Reputation: 2713
I have basically shut down all the processes but I still get 18GB used by running the "top" command:
top - 11:23:34 up 2 days, 19:20, 2 users, load average: 0.00, 0.00, 0.00
Tasks: 202 total, 1 running, 201 sleeping, 0 stopped, 0 zombie
Cpu(s): 0.0%us, 0.0%sy, 0.0%ni,100.0%id, 0.0%wa, 0.0%hi, 0.0%si, 0.0%st
Mem: 32940056k total, 19210460k used, 13729596k free, 182428k buffers
Swap: 2031608k total, 0k used, 2031608k free, 18688628k cached
PID USER PR NI VIRT RES SHR S %CPU %MEM TIME+ COMMAND
32326 csxbot 15 0 12760 1168 812 R 0.3 0.0 0:00.02 top
1 root 15 0 10368 700 584 S 0.0 0.0 0:02.17 init
2 root RT -5 0 0 0 S 0.0 0.0 0:00.00 migration/0
3 root 34 19 0 0 0 S 0.0 0.0 0:00.00 ksoftirqd/0
4 root RT -5 0 0 0 S 0.0 0.0 0:00.00 watchdog/0
5 root RT -5 0 0 0 S 0.0 0.0 0:00.00 migration/1
6 root 34 19 0 0 0 S 0.0 0.0 0:00.00 ksoftirqd/1
7 root RT -5 0 0 0 S 0.0 0.0 0:00.00 watchdog/1
What process is using my 19GB of memory?
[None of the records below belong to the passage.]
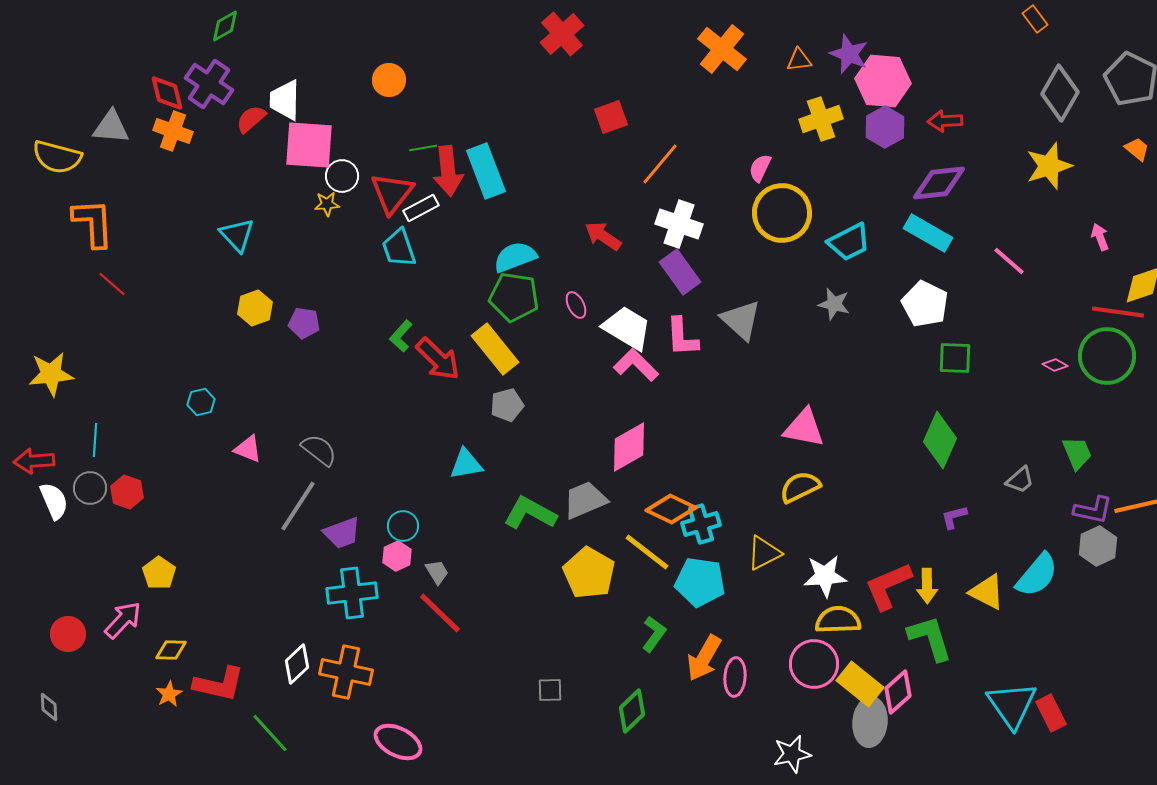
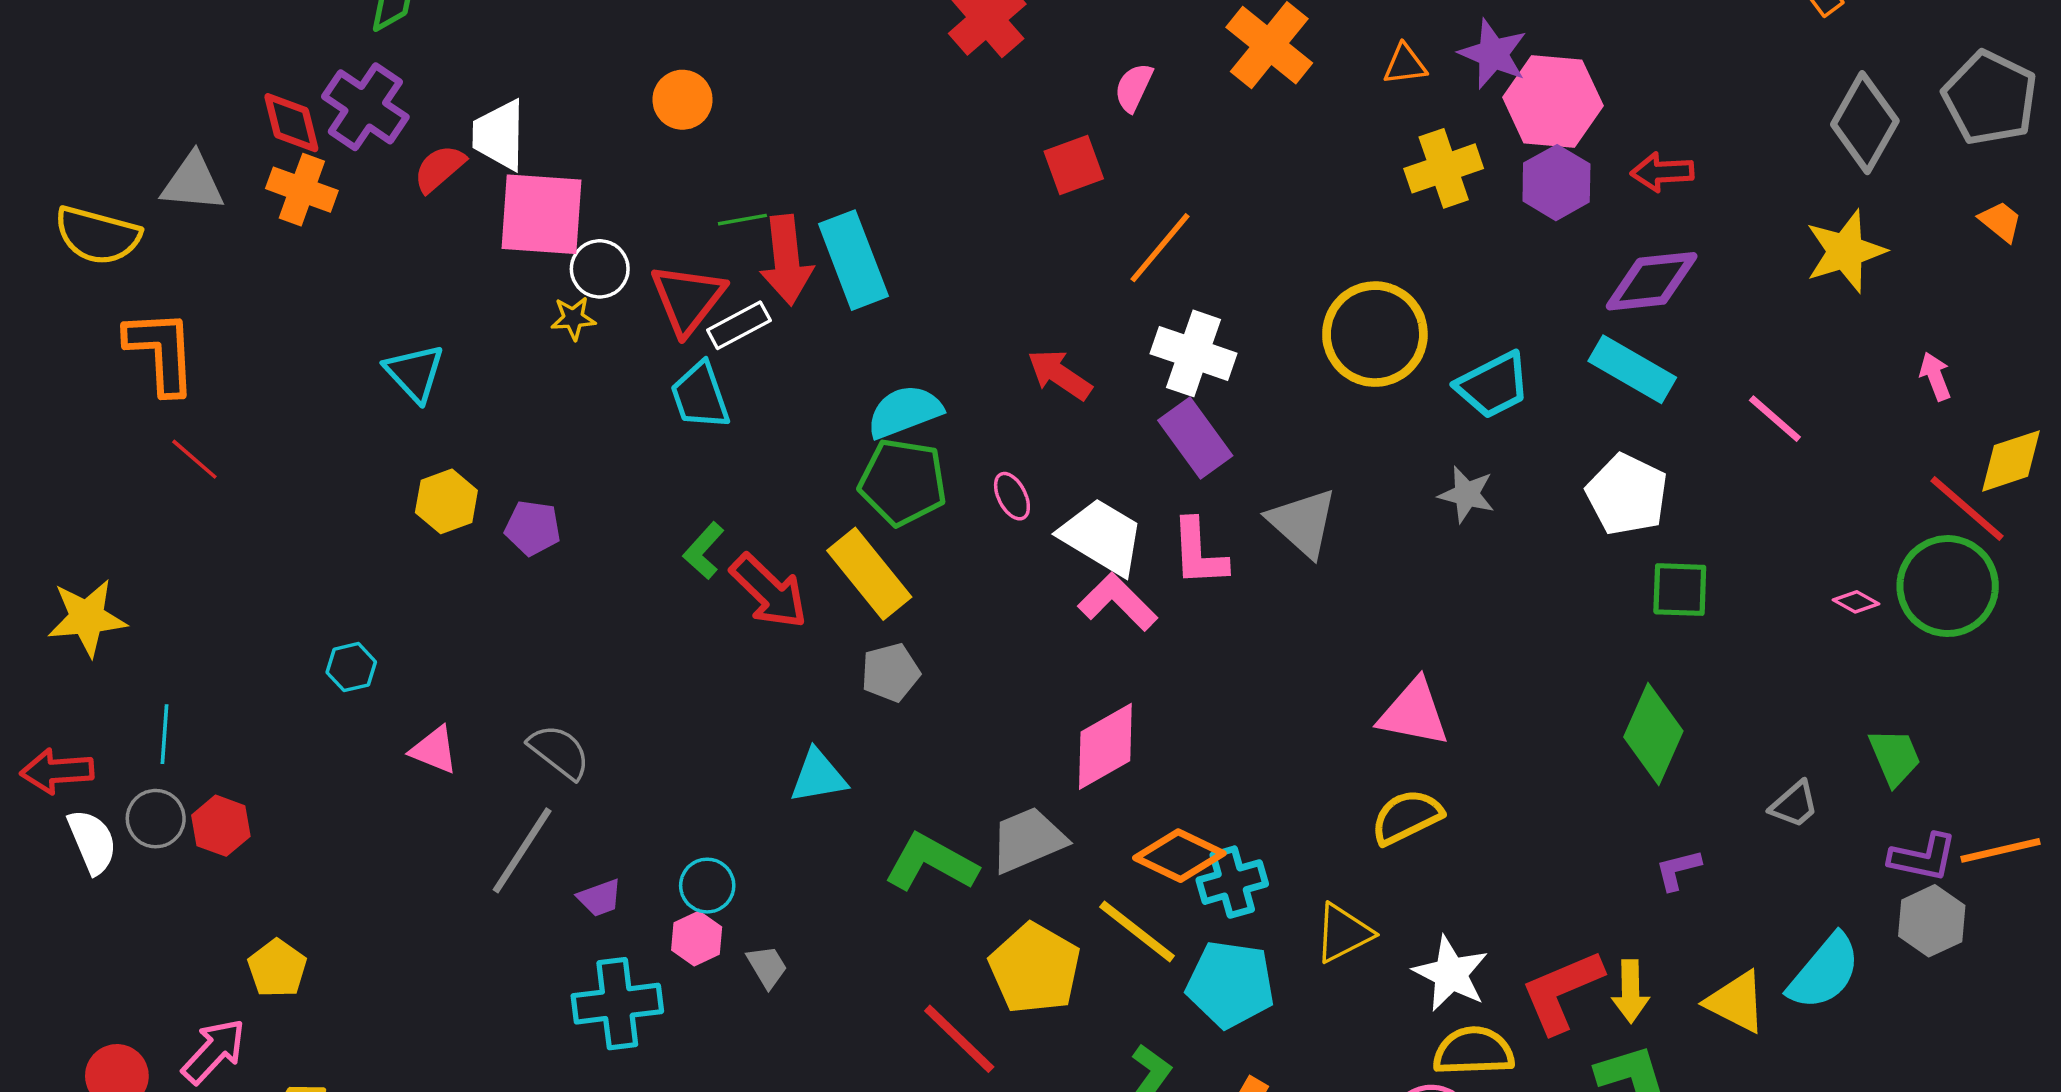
pink semicircle: (760, 168) -> (1134, 87), moved
red line: (1118, 312) -> (1967, 509), turned 33
purple trapezoid: (342, 533) -> (600, 898), size x0.7
white star: (825, 576) -> (1451, 974), turned 30
red line: (440, 613) -> (959, 1039), moved

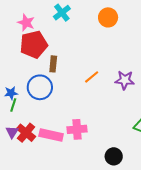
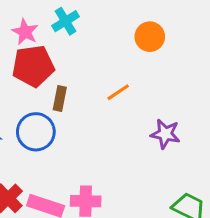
cyan cross: (62, 13) -> (66, 21), moved
orange line: (92, 77) -> (118, 92), moved

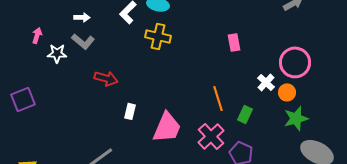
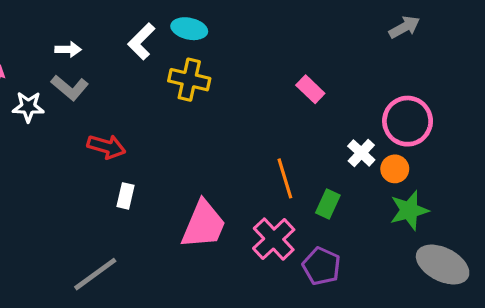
pink rectangle: (234, 42) -> (310, 89), turned -36
white rectangle: (130, 111) -> (125, 196), moved

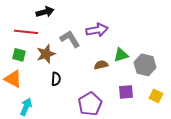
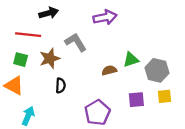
purple arrow: (97, 30) -> (105, 17), moved
yellow square: (156, 96) -> (164, 96), moved, turned -32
My OS is RHEL 6. How to check that.
----------------------------- UPDATED ------------------------- The "free" command basically gives the same results. Since this update is a few hours after my original post, the exact numbers could be different, but the large cache phenomenon still exists: 15GB of space is cached.
total used free shared buffers cached
Mem: 32168 15592 16575 0 76 14813
-/+ buffers/cache: 702 31465
Swap: 1983 0 1983
Upvotes: 2
Views: 4766
Reputation: 1428
That is cached memory. It is used to cache data from hard drives into RAM, and used from RAM when needed. RAM is much faster than hard drive in terms of read/write speed.
This behavior is completely normal for Linux OS. If some of your processes needed more RAM, some of the cached data will be "freed" and that amount of RAM would become available to processes. Kernel takes care of all that, don't worry.